Before it’s too late

Tony Wright, National Affairs editor at The Age newspaper here in Melbourne, usually writes about the goings-on in and around Parliament House in Canberra. His series of Sketch columns usually throw an interesting light on the events of the day (and, if you’ve been following Australian politics, he’s had a not inconsiderable amount of material for inspiration recently).

But every Saturday, Wright gets the opportunity to write about something other than politics. One week last year it was about Mike Druce, the man who made a modern-day escape from Colditz Castle in September, then walked unsupported to Switzerland. Wright wrote another interesting one early in February.

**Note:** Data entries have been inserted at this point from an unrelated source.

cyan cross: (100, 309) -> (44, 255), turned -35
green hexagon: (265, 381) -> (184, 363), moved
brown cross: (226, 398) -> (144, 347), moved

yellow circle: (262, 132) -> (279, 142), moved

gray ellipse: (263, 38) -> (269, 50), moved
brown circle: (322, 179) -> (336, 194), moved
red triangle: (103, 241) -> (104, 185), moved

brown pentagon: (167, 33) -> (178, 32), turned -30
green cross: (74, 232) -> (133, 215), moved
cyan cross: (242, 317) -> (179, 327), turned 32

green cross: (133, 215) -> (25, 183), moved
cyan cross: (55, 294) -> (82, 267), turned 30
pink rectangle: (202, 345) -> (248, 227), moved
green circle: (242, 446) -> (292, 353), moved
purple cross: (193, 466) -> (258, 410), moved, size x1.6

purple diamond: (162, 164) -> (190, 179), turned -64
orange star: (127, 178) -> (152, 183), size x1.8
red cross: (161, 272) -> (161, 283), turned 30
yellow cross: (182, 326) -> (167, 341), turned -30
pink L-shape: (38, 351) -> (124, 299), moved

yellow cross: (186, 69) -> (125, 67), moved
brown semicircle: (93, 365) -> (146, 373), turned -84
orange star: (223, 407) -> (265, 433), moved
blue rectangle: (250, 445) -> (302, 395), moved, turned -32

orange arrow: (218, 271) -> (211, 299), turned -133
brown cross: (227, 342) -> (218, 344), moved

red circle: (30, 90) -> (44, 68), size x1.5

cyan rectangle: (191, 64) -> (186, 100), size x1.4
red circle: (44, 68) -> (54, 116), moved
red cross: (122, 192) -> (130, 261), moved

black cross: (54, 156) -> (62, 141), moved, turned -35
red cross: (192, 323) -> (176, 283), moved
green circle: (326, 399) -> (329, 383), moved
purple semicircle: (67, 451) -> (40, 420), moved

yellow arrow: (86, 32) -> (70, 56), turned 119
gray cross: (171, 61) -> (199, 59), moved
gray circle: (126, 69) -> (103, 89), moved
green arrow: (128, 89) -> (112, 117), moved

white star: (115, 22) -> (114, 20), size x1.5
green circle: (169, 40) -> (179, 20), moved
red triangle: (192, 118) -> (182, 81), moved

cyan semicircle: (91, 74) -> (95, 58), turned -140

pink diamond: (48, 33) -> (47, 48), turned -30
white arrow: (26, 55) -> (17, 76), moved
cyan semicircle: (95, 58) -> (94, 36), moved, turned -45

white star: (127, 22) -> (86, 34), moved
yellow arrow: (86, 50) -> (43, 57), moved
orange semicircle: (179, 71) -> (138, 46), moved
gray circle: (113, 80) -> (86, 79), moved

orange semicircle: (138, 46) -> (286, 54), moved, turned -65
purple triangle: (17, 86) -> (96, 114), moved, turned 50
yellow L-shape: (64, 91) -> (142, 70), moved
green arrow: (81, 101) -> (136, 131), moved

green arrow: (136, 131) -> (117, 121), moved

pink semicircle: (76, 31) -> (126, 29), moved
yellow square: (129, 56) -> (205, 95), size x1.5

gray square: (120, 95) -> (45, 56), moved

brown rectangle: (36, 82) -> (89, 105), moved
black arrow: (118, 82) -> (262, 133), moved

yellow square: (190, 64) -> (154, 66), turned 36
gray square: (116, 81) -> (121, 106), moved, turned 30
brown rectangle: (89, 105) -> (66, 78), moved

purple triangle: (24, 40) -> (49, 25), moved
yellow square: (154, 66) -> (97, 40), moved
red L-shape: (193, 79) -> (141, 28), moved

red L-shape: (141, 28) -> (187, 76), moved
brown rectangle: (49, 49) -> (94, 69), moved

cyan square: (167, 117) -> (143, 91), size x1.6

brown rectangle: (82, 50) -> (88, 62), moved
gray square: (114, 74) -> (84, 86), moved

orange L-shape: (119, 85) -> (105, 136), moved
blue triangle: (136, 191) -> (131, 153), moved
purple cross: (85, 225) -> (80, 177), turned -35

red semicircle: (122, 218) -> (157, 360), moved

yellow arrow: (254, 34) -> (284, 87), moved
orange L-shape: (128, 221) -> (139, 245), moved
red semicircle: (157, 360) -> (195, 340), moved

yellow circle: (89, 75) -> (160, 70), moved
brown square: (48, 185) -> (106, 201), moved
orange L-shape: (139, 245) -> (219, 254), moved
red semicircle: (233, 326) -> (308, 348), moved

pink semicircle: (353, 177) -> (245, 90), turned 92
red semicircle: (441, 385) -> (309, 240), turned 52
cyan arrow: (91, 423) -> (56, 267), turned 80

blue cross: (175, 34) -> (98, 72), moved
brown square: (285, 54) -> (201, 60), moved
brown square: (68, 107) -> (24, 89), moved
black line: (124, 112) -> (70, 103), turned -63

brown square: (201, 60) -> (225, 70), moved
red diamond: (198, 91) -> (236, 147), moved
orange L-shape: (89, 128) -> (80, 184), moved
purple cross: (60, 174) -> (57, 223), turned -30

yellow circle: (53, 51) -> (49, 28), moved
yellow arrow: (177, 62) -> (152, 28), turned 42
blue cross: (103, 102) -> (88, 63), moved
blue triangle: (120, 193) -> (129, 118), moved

“They are disappearing fast now”, he wrote, “the generation who experienced a world war.”

It seems not so long ago that those who had lived through World War I and had seen horses step aside for internal combustion engines and a lot more were being put in the ground, but memory plays tricks – it’s 100 years since that war began.

Those who knew it, even those who lived to astonishing ages, breathed the last of this earth’s air a long time ago.

Now it is the turn of the last of the survivors of World War II.

Some of those shuffling off into the sunset in recent times, of course, were well-known in life and widely mourned in death. Giants of politics like Gough Whitlam (an RAAF navigator) and Tom Uren (a survivor of the Burma-Thai Railway). Journalist and Korean War correspondent Harry Gordon. “These are, of course, big and extraordinary lives”, Wright says:

…generous spirits well documented, celebrated on a broad stage, their stories teaching us something that transcends the experiences that will go into books about their achievements: call it wisdom.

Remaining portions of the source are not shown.